Altre due falle nello stesso lotto KEV
L'11 agosto CISA non ha aggiunto solo il CVE-2026-20349. Lo stesso lotto includeva il CVE-2026-68820, una use-after-free nell'Ancillary Function Driver di Windows per WinSock che consente a un attaccante locale di elevare i propri privilegi fino a SYSTEM, e che i ricercatori hanno collegato al gruppo nordcoreano Lazarus nell'ambito della diffusione del suo rootkit FudModule. Comprendeva anche il CVE-2026-72898, una SQL injection nella piattaforma di business intelligence Metabase con il punteggio massimo di CVSS 10,0, sfruttabile senza autenticazione tramite l'endpoint di reset della password per ottenere il pieno accesso da amministratore, e da lì ogni credenziale di database che Metabase custodisce per i sistemi a cui si collega.
Tre prodotti senza alcun legame tra loro, tre profili di attaccante diversi, un unico lotto KEV in un solo giorno. Ed è proprio questo lo schema che conta: il catalogo di CISA non segue un'unica campagna, ma tutto ciò che gli attaccanti stanno usando in un dato momento contro qualsiasi software offra loro la via d'accesso più rapida, che passi per il servizio VPN di un firewall, un driver del kernel di Windows o il modulo di reset password di una dashboard.

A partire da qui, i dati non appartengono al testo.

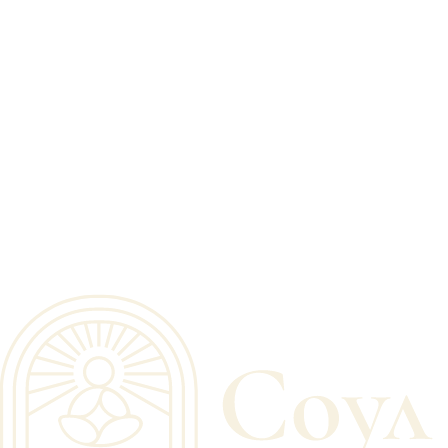
280
₽
280
₽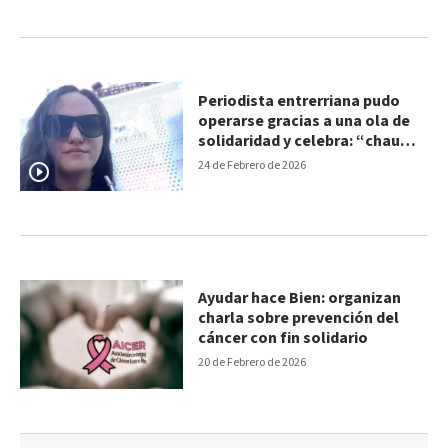
Periodista entrerriana pudo
operarse gracias a una ola de
solidaridad y celebra: “chau
cataratas”
24 de Febrero de 2026
Ayudar hace Bien: organizan
charla sobre prevención del
cáncer con fin solidario
20 de Febrero de 2026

La checklist per chi gestisce l'infrastruttura
Se la vostra organizzazione utilizza Cisco ASA o FTD in un qualunque punto del perimetro di rete, il primo compito non è leggere il bollettino, ma verificare la configurazione. Controllate se su ciascuna appliance sono attivi SSL VPN, VPN ad accesso remoto IKEv2 con servizi client, oppure Zero Trust Network Access, perché è questa risposta a stabilire se la falla vi riguardi o meno. Se anche una sola di queste funzioni è attiva, trattate la patch come dovuta secondo i tempi di CISA, non secondo la prossima finestra di manutenzione trimestrale prevista dal vostro normale processo di change management.
Si tratta di una vulnerabilità distinta dalla falla nelle credenziali del Cisco Secure Firewall Management Center che CISA ha aggiunto allo stesso catalogo nel luglio 2026, e distinta ancora dal bug SNMP vecchio di diciotto anni segnalato il mese precedente. Tre voci Cisco separate nel catalogo KEV nel giro di sei settimane non sono una coincidenza da ignorare: sono un motivo per collocare stabilmente i dispositivi perimetrali Cisco in cima alla coda delle patch, come politica permanente e non come risposta isolata a questo singolo bollettino.